*Exercise aim:*
Return each line of the listing in which the word "field" appears.

*Task material:*
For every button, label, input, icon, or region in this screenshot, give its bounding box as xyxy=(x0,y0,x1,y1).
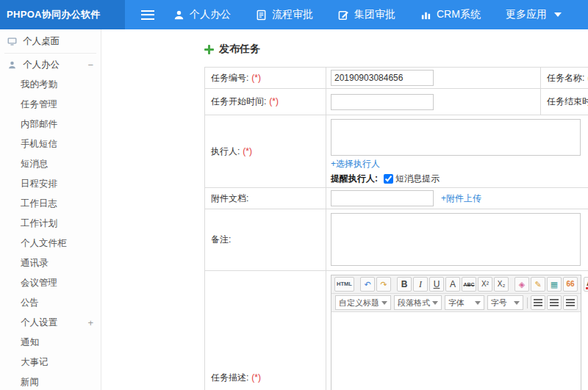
sidebar-item-announcement[interactable]: 公告 xyxy=(0,293,101,313)
bold-button[interactable]: B xyxy=(397,277,412,292)
undo-button[interactable]: ↶ xyxy=(360,277,375,292)
button-glyph: A xyxy=(450,280,456,289)
hamburger-menu-icon[interactable] xyxy=(141,10,154,20)
form-row-attachment: 附件文档: +附件上传 xyxy=(205,188,588,209)
remind-executor-label: 提醒执行人: xyxy=(331,173,378,185)
start-time-input[interactable] xyxy=(331,94,434,110)
sidebar-item-label: 日程安排 xyxy=(21,178,57,190)
nav-item-personal-office[interactable]: 个人办公 xyxy=(173,8,231,21)
sidebar-item-task-management[interactable]: 任务管理 xyxy=(0,95,101,115)
desktop-icon xyxy=(7,37,18,46)
form-row-remark: 备注: xyxy=(205,209,588,271)
top-header: PHPOA协同办公软件 个人办公 流程审批 集团审批 CRM系统 更多应用 xyxy=(0,0,588,29)
caret-down-icon xyxy=(475,301,481,305)
dropdown-label: 字号 xyxy=(491,297,507,308)
html-source-button[interactable]: HTML xyxy=(334,277,354,292)
expand-icon[interactable]: + xyxy=(87,317,93,328)
remark-textarea[interactable] xyxy=(331,213,581,266)
attachment-upload-link[interactable]: +附件上传 xyxy=(441,192,481,205)
sidebar-item-label: 个人文件柜 xyxy=(21,237,67,250)
nav-item-crm-system[interactable]: CRM系统 xyxy=(420,8,481,21)
editor-toolbar-row1: HTML↶↷BIUAABCX²X₂◈✎▦66A xyxy=(331,275,581,294)
paragraph-format-select[interactable]: 段落格式 xyxy=(394,295,442,310)
sidebar-item-label: 工作日志 xyxy=(21,198,57,210)
sidebar-item-label: 新闻 xyxy=(21,376,39,389)
sidebar-item-personal-desktop[interactable]: 个人桌面 xyxy=(0,32,101,51)
sidebar-item-news[interactable]: 新闻 xyxy=(0,372,101,390)
sidebar-item-memorabilia[interactable]: 大事记 xyxy=(0,353,101,372)
sidebar-item-meeting-management[interactable]: 会议管理 xyxy=(0,273,101,293)
palette-button[interactable]: ▦ xyxy=(547,277,562,292)
sidebar-item-personal-file-cabinet[interactable]: 个人文件柜 xyxy=(0,234,101,253)
sms-remind-checkbox[interactable] xyxy=(384,174,393,184)
main-content: 发布任务 任务编号:(*) 任务名称:(*) 任务开始时间:(*) xyxy=(102,29,588,390)
format-brush-button[interactable]: ✎ xyxy=(531,277,545,292)
button-glyph: X² xyxy=(481,281,489,288)
sidebar: 个人桌面个人办公−我的考勤任务管理内部邮件手机短信短消息日程安排工作日志工作计划… xyxy=(0,29,101,390)
attachment-input[interactable] xyxy=(331,190,434,206)
sidebar-item-internal-mail[interactable]: 内部邮件 xyxy=(0,115,101,134)
align-right-button[interactable] xyxy=(563,295,578,310)
sidebar-item-personal-settings[interactable]: 个人设置+ xyxy=(0,313,101,333)
sidebar-item-personal-office[interactable]: 个人办公− xyxy=(0,55,101,75)
sidebar-item-work-plan[interactable]: 工作计划 xyxy=(0,214,101,234)
strikethrough-button[interactable]: ABC xyxy=(462,277,476,292)
align-center-button[interactable] xyxy=(547,295,562,310)
collapse-icon[interactable]: − xyxy=(87,59,93,71)
sidebar-item-schedule[interactable]: 日程安排 xyxy=(0,174,101,194)
executor-textarea[interactable] xyxy=(331,119,581,156)
eraser-button[interactable]: ◈ xyxy=(514,277,529,292)
sidebar-item-contacts[interactable]: 通讯录 xyxy=(0,253,101,273)
button-glyph: X₂ xyxy=(498,281,506,288)
task-number-input[interactable] xyxy=(331,70,434,86)
app-logo[interactable]: PHPOA协同办公软件 xyxy=(0,0,125,29)
button-glyph: ↶ xyxy=(364,281,370,289)
subscript-button[interactable]: X₂ xyxy=(494,277,509,292)
field-label: 任务编号: xyxy=(211,73,248,83)
field-label: 任务结束时间: xyxy=(547,96,588,106)
font-style-button[interactable]: A xyxy=(445,277,460,292)
description-label-cell: 任务描述:(*) xyxy=(205,271,326,390)
user-icon xyxy=(173,10,184,21)
nav-label: CRM系统 xyxy=(437,8,481,21)
sidebar-item-my-attendance[interactable]: 我的考勤 xyxy=(0,75,101,95)
sidebar-item-mobile-sms[interactable]: 手机短信 xyxy=(0,134,101,154)
sidebar-item-work-log[interactable]: 工作日志 xyxy=(0,194,101,214)
sidebar-item-short-message[interactable]: 短消息 xyxy=(0,154,101,174)
document-icon xyxy=(256,10,267,21)
rich-text-editor: HTML↶↷BIUAABCX²X₂◈✎▦66A 自定义标题段落格式字体字号 xyxy=(331,275,581,390)
superscript-button[interactable]: X² xyxy=(478,277,492,292)
button-glyph: U xyxy=(434,280,440,289)
editor-toolbar-row2: 自定义标题段落格式字体字号 xyxy=(331,294,581,312)
align-left-button[interactable] xyxy=(531,295,545,310)
nav-item-more-apps[interactable]: 更多应用 xyxy=(506,8,562,21)
font-color-button[interactable]: A xyxy=(584,277,588,292)
sidebar-item-label: 个人设置 xyxy=(21,317,57,329)
sidebar-item-notice[interactable]: 通知 xyxy=(0,333,101,353)
blockquote-button[interactable]: 66 xyxy=(563,277,578,292)
sms-remind-option-label: 短消息提示 xyxy=(395,173,440,185)
attachment-label-cell: 附件文档: xyxy=(205,188,326,209)
nav-item-process-approval[interactable]: 流程审批 xyxy=(256,8,313,21)
font-size-select[interactable]: 字号 xyxy=(487,295,524,310)
field-label: 任务开始时间: xyxy=(211,96,266,106)
attachment-cell: +附件上传 xyxy=(326,188,588,209)
sidebar-item-label: 内部邮件 xyxy=(21,118,57,131)
button-glyph: B xyxy=(401,280,408,289)
sidebar-divider xyxy=(4,53,96,54)
redo-button[interactable]: ↷ xyxy=(376,277,391,292)
italic-button[interactable]: I xyxy=(413,277,428,292)
field-label: 备注: xyxy=(211,234,231,245)
nav-label: 集团审批 xyxy=(354,8,395,21)
nav-item-group-approval[interactable]: 集团审批 xyxy=(338,8,395,21)
underline-button[interactable]: U xyxy=(429,277,444,292)
nav-label: 流程审批 xyxy=(272,8,313,21)
required-mark: (*) xyxy=(251,73,261,83)
select-executor-link[interactable]: +选择执行人 xyxy=(331,158,380,170)
editor-content-area[interactable] xyxy=(331,312,581,390)
caret-down-icon xyxy=(554,12,562,17)
sidebar-item-label: 我的考勤 xyxy=(21,79,57,91)
font-family-select[interactable]: 字体 xyxy=(445,295,484,310)
custom-title-select[interactable]: 自定义标题 xyxy=(335,295,391,310)
required-mark: (*) xyxy=(269,96,279,106)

*Your solution:*
field-label: 任务编号: xyxy=(211,73,248,83)
field-label: 任务结束时间: xyxy=(547,96,588,106)
field-label: 任务开始时间: xyxy=(211,96,266,106)
field-label: 备注: xyxy=(211,234,231,245)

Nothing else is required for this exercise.